◆ **Work order**: Copy each of the following entries back without change.

Stored data entries
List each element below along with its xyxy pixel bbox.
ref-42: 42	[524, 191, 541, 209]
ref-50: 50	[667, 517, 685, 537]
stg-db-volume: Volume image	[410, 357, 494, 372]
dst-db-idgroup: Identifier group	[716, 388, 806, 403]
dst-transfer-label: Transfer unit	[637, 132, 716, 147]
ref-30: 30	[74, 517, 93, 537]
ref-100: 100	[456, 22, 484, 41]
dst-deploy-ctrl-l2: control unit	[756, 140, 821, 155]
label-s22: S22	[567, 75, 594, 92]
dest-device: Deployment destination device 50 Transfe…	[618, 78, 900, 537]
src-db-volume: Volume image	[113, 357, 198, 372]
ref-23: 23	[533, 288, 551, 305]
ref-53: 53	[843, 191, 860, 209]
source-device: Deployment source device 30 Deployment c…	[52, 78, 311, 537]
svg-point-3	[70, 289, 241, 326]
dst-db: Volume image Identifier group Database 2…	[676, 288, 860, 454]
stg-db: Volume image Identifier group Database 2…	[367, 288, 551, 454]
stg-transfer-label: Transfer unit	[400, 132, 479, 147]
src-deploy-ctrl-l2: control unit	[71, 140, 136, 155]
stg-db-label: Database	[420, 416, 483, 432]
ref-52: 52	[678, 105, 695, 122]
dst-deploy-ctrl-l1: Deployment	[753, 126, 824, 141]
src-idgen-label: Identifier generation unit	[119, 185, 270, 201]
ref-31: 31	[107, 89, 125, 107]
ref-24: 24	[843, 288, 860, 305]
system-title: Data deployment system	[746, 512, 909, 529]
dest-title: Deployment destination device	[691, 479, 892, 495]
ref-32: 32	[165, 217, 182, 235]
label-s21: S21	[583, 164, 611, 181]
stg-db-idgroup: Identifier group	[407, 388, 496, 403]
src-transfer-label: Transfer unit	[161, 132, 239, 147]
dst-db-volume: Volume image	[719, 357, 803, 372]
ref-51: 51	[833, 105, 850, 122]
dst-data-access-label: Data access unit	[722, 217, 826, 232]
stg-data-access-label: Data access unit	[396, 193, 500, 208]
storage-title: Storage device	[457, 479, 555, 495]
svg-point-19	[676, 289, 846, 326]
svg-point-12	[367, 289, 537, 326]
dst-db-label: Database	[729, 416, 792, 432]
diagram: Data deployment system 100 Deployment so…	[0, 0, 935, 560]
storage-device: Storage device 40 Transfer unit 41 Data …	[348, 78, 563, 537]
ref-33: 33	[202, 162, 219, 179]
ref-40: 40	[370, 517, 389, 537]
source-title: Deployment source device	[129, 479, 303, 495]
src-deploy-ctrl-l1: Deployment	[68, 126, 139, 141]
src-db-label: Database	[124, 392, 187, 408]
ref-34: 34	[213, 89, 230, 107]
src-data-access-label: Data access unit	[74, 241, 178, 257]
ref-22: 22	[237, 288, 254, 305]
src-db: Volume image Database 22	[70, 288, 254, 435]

◆ **Reply**:
List each element below along with its xyxy pixel bbox.
ref-42: 42	[524, 191, 541, 209]
ref-50: 50	[667, 517, 685, 537]
stg-db-volume: Volume image	[410, 357, 494, 372]
dst-db-idgroup: Identifier group	[716, 388, 806, 403]
dst-transfer-label: Transfer unit	[637, 132, 716, 147]
ref-30: 30	[74, 517, 93, 537]
ref-100: 100	[456, 22, 484, 41]
dst-deploy-ctrl-l2: control unit	[756, 140, 821, 155]
label-s22: S22	[567, 75, 594, 92]
dest-device: Deployment destination device 50 Transfe…	[618, 78, 900, 537]
src-db-volume: Volume image	[113, 357, 198, 372]
ref-23: 23	[533, 288, 551, 305]
ref-53: 53	[843, 191, 860, 209]
source-device: Deployment source device 30 Deployment c…	[52, 78, 311, 537]
svg-point-3	[70, 289, 241, 326]
dst-db: Volume image Identifier group Database 2…	[676, 288, 860, 454]
stg-db: Volume image Identifier group Database 2…	[367, 288, 551, 454]
stg-transfer-label: Transfer unit	[400, 132, 479, 147]
src-deploy-ctrl-l2: control unit	[71, 140, 136, 155]
stg-db-label: Database	[420, 416, 483, 432]
ref-52: 52	[678, 105, 695, 122]
dst-deploy-ctrl-l1: Deployment	[753, 126, 824, 141]
src-idgen-label: Identifier generation unit	[119, 185, 270, 201]
ref-31: 31	[107, 89, 125, 107]
ref-24: 24	[843, 288, 860, 305]
system-title: Data deployment system	[746, 512, 909, 529]
dest-title: Deployment destination device	[691, 479, 892, 495]
ref-32: 32	[165, 217, 182, 235]
label-s21: S21	[583, 164, 611, 181]
stg-db-idgroup: Identifier group	[407, 388, 496, 403]
src-transfer-label: Transfer unit	[161, 132, 239, 147]
dst-db-volume: Volume image	[719, 357, 803, 372]
ref-51: 51	[833, 105, 850, 122]
dst-data-access-label: Data access unit	[722, 217, 826, 232]
stg-data-access-label: Data access unit	[396, 193, 500, 208]
storage-title: Storage device	[457, 479, 555, 495]
svg-point-19	[676, 289, 846, 326]
svg-point-12	[367, 289, 537, 326]
dst-db-label: Database	[729, 416, 792, 432]
diagram: Data deployment system 100 Deployment so…	[0, 0, 935, 560]
storage-device: Storage device 40 Transfer unit 41 Data …	[348, 78, 563, 537]
ref-33: 33	[202, 162, 219, 179]
ref-40: 40	[370, 517, 389, 537]
source-title: Deployment source device	[129, 479, 303, 495]
src-deploy-ctrl-l1: Deployment	[68, 126, 139, 141]
src-db-label: Database	[124, 392, 187, 408]
ref-34: 34	[213, 89, 230, 107]
src-data-access-label: Data access unit	[74, 241, 178, 257]
ref-22: 22	[237, 288, 254, 305]
src-db: Volume image Database 22	[70, 288, 254, 435]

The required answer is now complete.